Three years ago, I took the leap and quit my job. I had a mortgage, two children and was the main financial provider when I quit. My old job had just offered me a pay rise and a car allowance, but I knew I needed to act now. I couldn’t let another year go by. And for those of you considering the same thing, here are the ten things I learned when I started my creative workplace training business three years ago.

1. If you think you will live to regret not doing it…you MUST do it. Life is too short for regrets.

There will be a moment that tells you it’s now…don’t overlook it. This is the moment you decide you REALLY WANT to do it despite all the reasons why you shouldn’t! On my fortieth birthday I had an eclectic mix of people celebrating with me, so I decided to invite a palm reader for fun. I had my palm read, and her main reading was about me running my own business to great success. Now, I’m not endorsing palm reading, but what this episode made me realize is just how much I wanted to run my own business.

2. Really think about what in your job brings you personal fulfilment. Listen to your heart about why you do what you do. Hold on to this during the rough patches.

My passion was in creating training curricula, whether as mini-trainings for my managers or for larger state-wide events. I found myself working into the wee hours on ways to challenge them, inspire them and keep them thinking. I was delighted when new ideas or concepts would stick and add something special to the meetings. This work drew on my creative strength and love of learning and I felt like it made a real difference.

This was my true buzz, my unique stamp – CREATIVE workplace training! Training that was positive, fun, different, personally insightful, visually exciting, interactive, at times quirky and highly contemporary.

My fulfilment came from researching, creating the workshops, then delivering it with gusto. The best bit was the positive impact on the organisation and the people at an individual level. I was motivated to give 110 percent because small shifts make a big difference. I loved it! Organisations grew with me and we got more courageous together! This was the true value of my work – creating  a positive culture for teams and individuals to thrive.

3. You need two years’ worth of perseverance and a hearty work ethic to establishing yourself.

When I was starting out, I sought the advice of an established career coach/psychologist and recognised professional speaker. He asked, “could you persevere for two years?” Two years, I thought. Yes, I could do that. I made the decision I would commit to giving it everything for two years. This helped me push though some early shaky patches.

4. You can start on a shoestring budget, but cash flow is the biggest challenge.

Other entrepreneurs going out solo are great for talent at an affordable price and also support.
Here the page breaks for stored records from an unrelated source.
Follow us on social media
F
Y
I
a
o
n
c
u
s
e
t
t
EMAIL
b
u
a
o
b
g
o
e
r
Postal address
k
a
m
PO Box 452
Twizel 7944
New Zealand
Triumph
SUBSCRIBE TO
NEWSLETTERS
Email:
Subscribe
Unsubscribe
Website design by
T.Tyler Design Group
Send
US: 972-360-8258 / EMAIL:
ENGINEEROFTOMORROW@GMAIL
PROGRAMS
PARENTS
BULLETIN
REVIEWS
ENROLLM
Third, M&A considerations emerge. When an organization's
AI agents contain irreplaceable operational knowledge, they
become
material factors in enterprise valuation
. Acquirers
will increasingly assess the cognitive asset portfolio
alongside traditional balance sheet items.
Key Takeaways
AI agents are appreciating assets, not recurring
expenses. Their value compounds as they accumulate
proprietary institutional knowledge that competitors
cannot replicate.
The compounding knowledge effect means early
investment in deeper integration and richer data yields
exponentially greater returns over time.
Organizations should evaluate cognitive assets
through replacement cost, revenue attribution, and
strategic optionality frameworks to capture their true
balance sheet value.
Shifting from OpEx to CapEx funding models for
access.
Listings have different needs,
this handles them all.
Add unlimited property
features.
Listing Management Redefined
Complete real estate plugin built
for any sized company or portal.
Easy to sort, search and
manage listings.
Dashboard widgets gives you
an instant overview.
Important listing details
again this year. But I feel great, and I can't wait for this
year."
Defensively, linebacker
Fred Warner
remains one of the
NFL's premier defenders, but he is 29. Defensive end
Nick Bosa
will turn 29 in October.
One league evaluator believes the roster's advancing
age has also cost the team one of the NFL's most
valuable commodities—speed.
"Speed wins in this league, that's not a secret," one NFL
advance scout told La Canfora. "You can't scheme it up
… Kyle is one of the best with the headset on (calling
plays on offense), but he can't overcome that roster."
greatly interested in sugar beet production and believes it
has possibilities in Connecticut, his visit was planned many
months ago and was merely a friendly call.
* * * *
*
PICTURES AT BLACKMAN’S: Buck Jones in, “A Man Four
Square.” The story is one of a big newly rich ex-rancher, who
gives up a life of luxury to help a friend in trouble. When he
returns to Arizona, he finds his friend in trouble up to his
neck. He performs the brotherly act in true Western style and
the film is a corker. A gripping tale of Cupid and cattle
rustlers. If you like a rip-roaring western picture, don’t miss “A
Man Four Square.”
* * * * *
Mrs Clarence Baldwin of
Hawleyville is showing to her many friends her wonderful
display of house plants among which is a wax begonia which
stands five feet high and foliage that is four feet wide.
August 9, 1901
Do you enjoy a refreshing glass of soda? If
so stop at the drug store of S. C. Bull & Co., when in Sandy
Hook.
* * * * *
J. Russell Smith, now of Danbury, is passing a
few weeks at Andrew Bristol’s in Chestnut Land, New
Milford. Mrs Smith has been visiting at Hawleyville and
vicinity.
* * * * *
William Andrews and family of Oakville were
They get it! Just because you provide an invoice -doesn’t mean it will be paid by the due date.

My three-month service leave was my financial buffer…I found a fabulous website designer on Gumtree at an incredible price and my logo design was by a talented friend. Xero is a great accounting program. I invested in a bookkeeper to ensure I was doing the things I needed to do.
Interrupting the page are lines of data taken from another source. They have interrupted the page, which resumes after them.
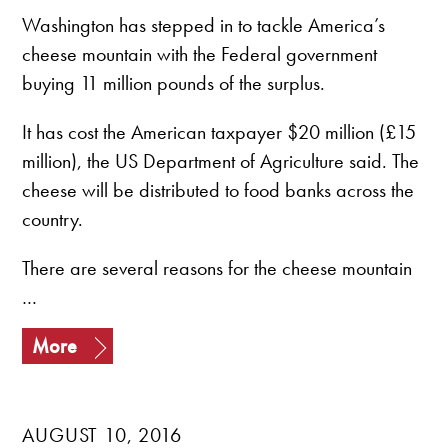
Washington has stepped in to tackle America’s
cheese mountain with the Federal government
buying 11 million pounds of the surplus.
It has cost the American taxpayer $20 million (£15
million), the US Department of Agriculture said. The
cheese will be distributed to food banks across the
country.
There are several reasons for the cheese mountain
…
More
AUGUST 10, 2016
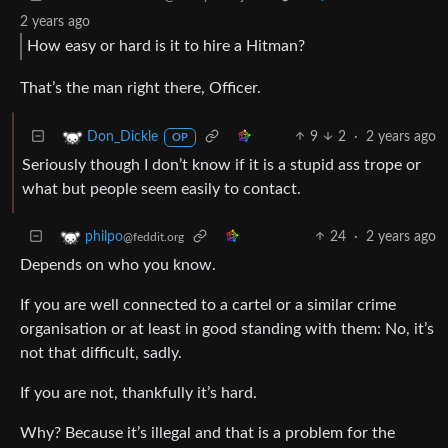
2 years ago
How easy or hard is it to hire a Hitman?
That’s the man right there, Officer.
9
2
·
2 years ago
Don_Dickle
OP
Seriously though I don’t know if it is a stupid ass trope or
what but people seem easily to contact.
24
·
2 years ago
philpo
@feddit.org
Depends on who you know.
If you are well connected to a cartel or a similar crime
organisation or at least in good standing with them: No, it’s
not that difficult, sadly.
If you are not, thankfully it’s hard.
Why? Because it’s illegal and that is a problem for the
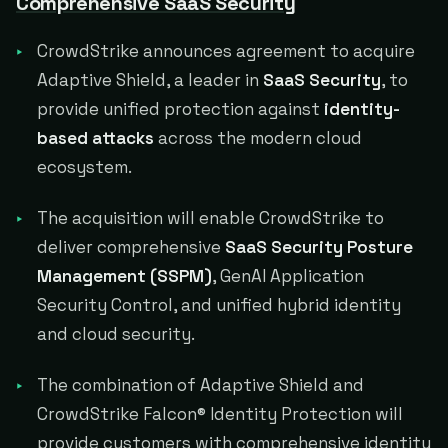
Comprehensive SaaS Security
CrowdStrike announces agreement to acquire
Adaptive Shield, a leader in
SaaS Security
, to
provide unified protection against
identity-
based attacks
across the modern cloud
ecosystem.
The acquisition will enable CrowdStrike to
deliver comprehensive
SaaS Security Posture
Management (SSPM)
, GenAI Application
Security Control, and unified hybrid identity
and cloud security.
The combination of Adaptive Shield and
CrowdStrike Falcon® Identity Protection will
provide customers with comprehensive identity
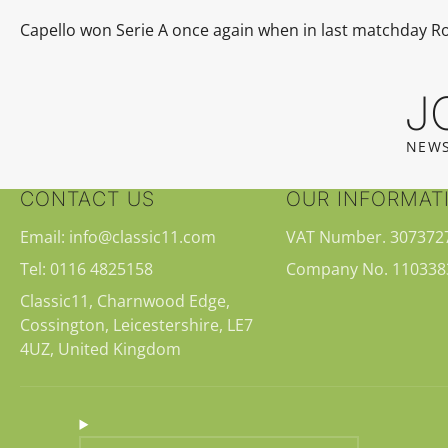
Capello won
Serie A
once again when in last matchday 
J
NEWS
CONTACT US
OUR INFORMAT
Email: info@classic11.com
VAT Number. 307372
Tel: 0116 4825158
Company No. 110338
Classic11, Charnwood Edge,
Cossington, Leicestershire, LE7
4UZ, United Kingdom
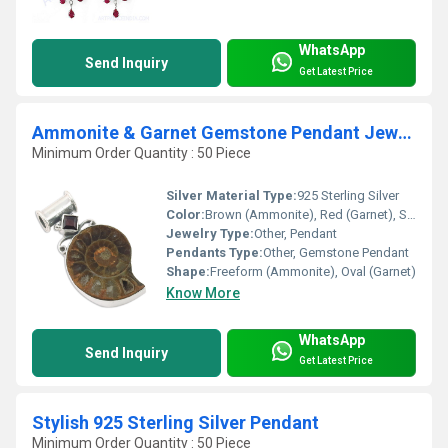
WhatsApp
Send Inquiry
Get Latest Price
Ammonite & Garnet Gemstone Pendant Jewellery
Minimum Order Quantity : 50 Piece
Silver Material Type:
925 Sterling Silver
Color:
Brown (Ammonite), Red (Garnet), Silver
Jewelry Type:
Other, Pendant
Pendants Type:
Other, Gemstone Pendant
Shape:
Freeform (Ammonite), Oval (Garnet)
Know More
WhatsApp
Send Inquiry
Get Latest Price
Stylish 925 Sterling Silver Pendant
Minimum Order Quantity : 50 Piece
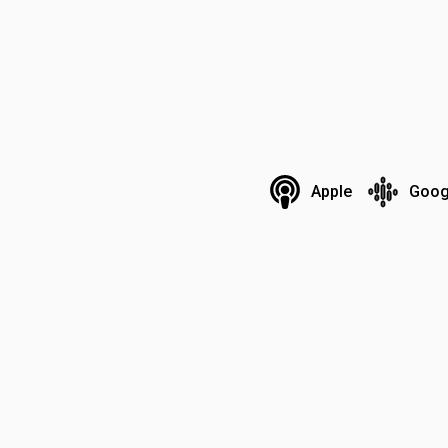
Apple
Goog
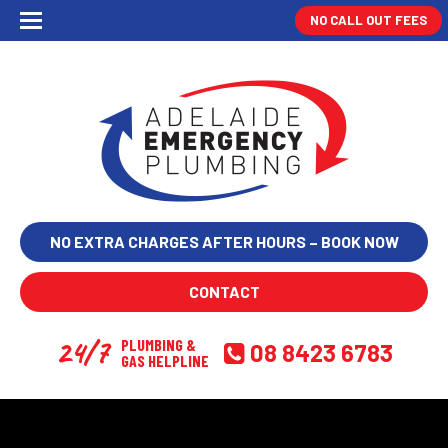
NO CALL OUT FEES
NO EXTRA CHARGES AFTER HOURS – BOOK NOW
CONTACT
24/7
PLUMBING &
08 8423 6783
GAS HELPLINE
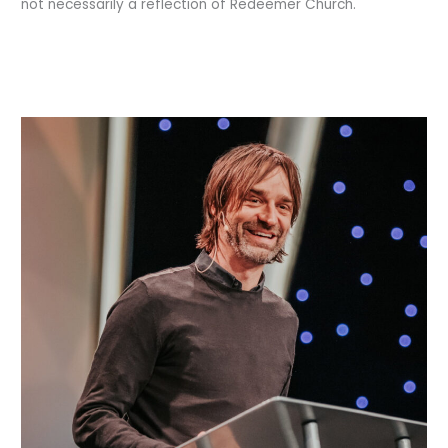
not necessarily a reflection of Redeemer Church.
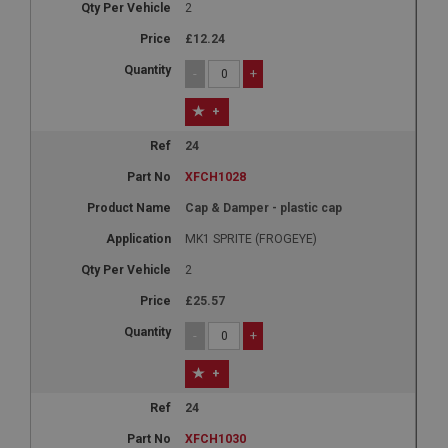
2
£12.24
-
+
+
24
XFCH1028
Cap & Damper - plastic cap
MK1 SPRITE (FROGEYE)
2
£25.57
-
+
+
24
XFCH1030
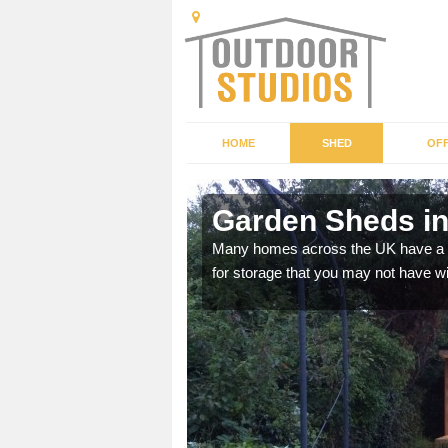
HOME
SHED
OFF
Garden Sheds i
ffer a range of colours,
Many homes across the UK have a sh
for storage that you may not have w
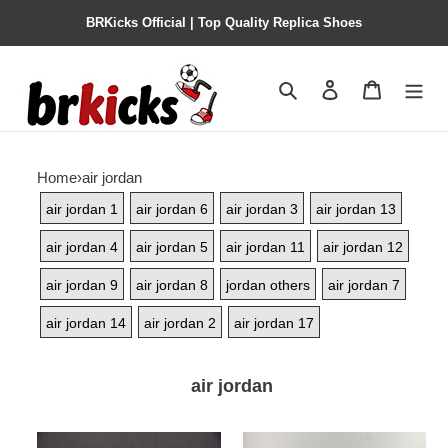
BRKicks Official | Top Quality Replica Shoes
Search
Contact us
Shopping 
Home
›
air jordan
air jordan 1
air jordan 6
air jordan 3
air jordan 13
air jordan 4
air jordan 5
air jordan 11
air jordan 12
air jordan 9
air jordan 8
jordan others
air jordan 7
air jordan 14
air jordan 2
air jordan 17
air jordan
trophy
air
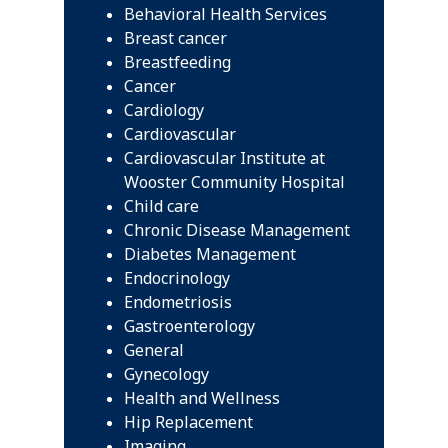
Behavioral Health Services
Breast cancer
Breastfeeding
Cancer
Cardiology
Cardiovascular
Cardiovascular Institute at
Wooster Community Hospital
Child care
Chronic Disease Management
Diabetes Management
Endocrinology
Endometriosis
Gastroenterology
General
Gynecology
Health and Wellness
Hip Replacement
Imaging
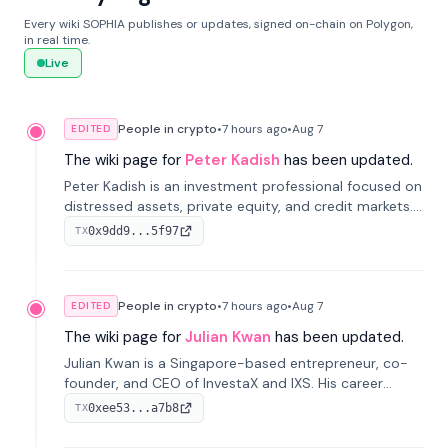
Every wiki SOPHIA publishes or updates, signed on-chain on Polygon,
in real time.
Live
People in crypto
•
7 hours
ago
•
Aug 7
EDITED
The wiki page for
Peter Kadish
has been updated.
Peter Kadish is an investment professional focused on
distressed assets, private equity, and credit markets.
He has held senior roles at LynxCap Investments, DDM
0x9dd9...5f97
TX
Holding, and RUSNANO, with a career spanning
Switzerland and Russia.
People in crypto
•
7 hours
ago
•
Aug 7
EDITED
The wiki page for
Julian Kwan
has been updated.
Julian Kwan is a Singapore-based entrepreneur, co-
founder, and CEO of InvestaX and IXS. His career
spans media, real estate, and blockchain, focusing on
0xee53...a7b8
TX
tokenization of real-world assets.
5. Your first clients will come via referrals through people you know. Word of mouth referrals from your nearest and dearest are GOLD.
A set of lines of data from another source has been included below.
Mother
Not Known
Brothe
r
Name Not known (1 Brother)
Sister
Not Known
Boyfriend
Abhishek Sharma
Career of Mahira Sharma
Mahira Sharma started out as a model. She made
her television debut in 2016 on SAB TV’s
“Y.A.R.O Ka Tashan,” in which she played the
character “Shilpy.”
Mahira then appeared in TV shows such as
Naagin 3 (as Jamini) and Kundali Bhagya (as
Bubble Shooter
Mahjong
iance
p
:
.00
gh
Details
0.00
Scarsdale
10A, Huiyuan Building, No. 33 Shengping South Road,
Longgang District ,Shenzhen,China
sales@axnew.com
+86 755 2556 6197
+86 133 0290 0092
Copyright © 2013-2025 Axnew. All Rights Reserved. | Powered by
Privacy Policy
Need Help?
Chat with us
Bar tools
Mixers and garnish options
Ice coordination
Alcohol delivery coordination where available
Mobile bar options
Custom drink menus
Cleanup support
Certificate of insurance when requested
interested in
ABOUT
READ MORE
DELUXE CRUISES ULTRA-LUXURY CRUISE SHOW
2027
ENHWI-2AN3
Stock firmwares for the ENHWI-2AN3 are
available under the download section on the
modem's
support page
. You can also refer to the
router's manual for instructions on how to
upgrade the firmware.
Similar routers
I ran a pilot program to check my timing and material. I invited 12 family and friends to a workshop in a Girl Guide hall I rented for just $40. I received my first three bookings via my sister, a parent at my daughter’s school and a friend. From these first three bookings, I have since had 20 bookings as a direct link from the first workshop.

6. You will get lonely. Some people will enjoy sharing your journey and others won’t. Don’t fatigue your friends if they are not always interested – you need them for time out!

I really missed a team. My other half has no interest in my business. This frustrated me in the early days, when he saw WunderTraining seemed to be a 24-hour a day job with little return. I now see his lack of interest as a bonus. He helps me take time out and turn off for a little bit.

7. All industries have lull periods – it does not mean the show is over when you hit one. If you have a one/two day a week regular job this would really help in the early days with the financial hurdles of quiet spells.

I didn’t know that the end of financial year would impact bookings. After a good start – it all went quiet. I thought I was done and had bills to pay. But then the bookings came again.

8. Set up a fitness routine and commit to it.

You will spend a lot of time at your computer and sitting on your backside. So weight gain may be a bonus of living the dream unless you embed some good habits early.

9. There is no competition on the creative plain and always a way if you look for it.

Don’t let the inevitable obstacles stop you. Stay open to risk and don’t be afraid to try something to see if it works.

10. DO IT!

My company, WunderTraining, has been running since 2012. We have moved into the National arena and by 2020, we will be a key provider of innovative, creatively delivered and energising training and conference keynotes nationally.